_What is needed:_
When you output the records, match them exactly and omit any picture they include.

[Records to use]

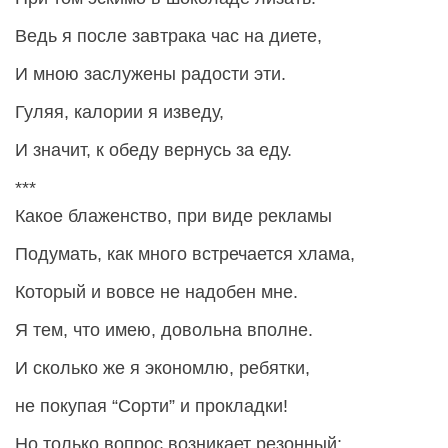
Ведь я после завтрака час на диете,
И мною заслужены радости эти.
Гуляя, калории я изведу,
И значит, к обеду вернусь за еду.
***
Какое блаженство, при виде рекламы
Подумать, как много встречается хлама,
Который и вовсе не надобен мне.
Я тем, что имею, довольна вполне.
И сколько же я экономлю, ребятки,
не покупая “Сорти” и прокладки!
Но только вопрос возникает резонный:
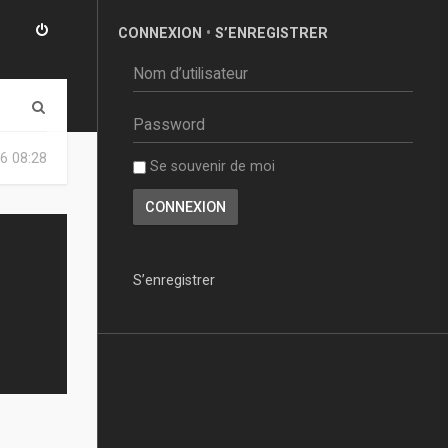
CONNEXION
•
S’ENREGISTRER
R
e
6 08:28
Se souvenir de moi
c
h
e
r
S’enregistrer
c
h
e
r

[/Records to use]

_Answer for the task:_
Ведь я после завтрака час на диете,
И мною заслужены радости эти.
Гуляя, калории я изведу,
И значит, к обеду вернусь за еду.
***
Какое блаженство, при виде рекламы
Подумать, как много встречается хлама,
Который и вовсе не надобен мне.
Я тем, что имею, довольна вполне.
И сколько же я экономлю, ребятки,
не покупая “Сорти” и прокладки!
Но только вопрос возникает резонный:
CONNEXION
•
S’ENREGISTRER
R
e
6 08:28
Se souvenir de moi
c
h
e
r
S’enregistrer
c
h
e
r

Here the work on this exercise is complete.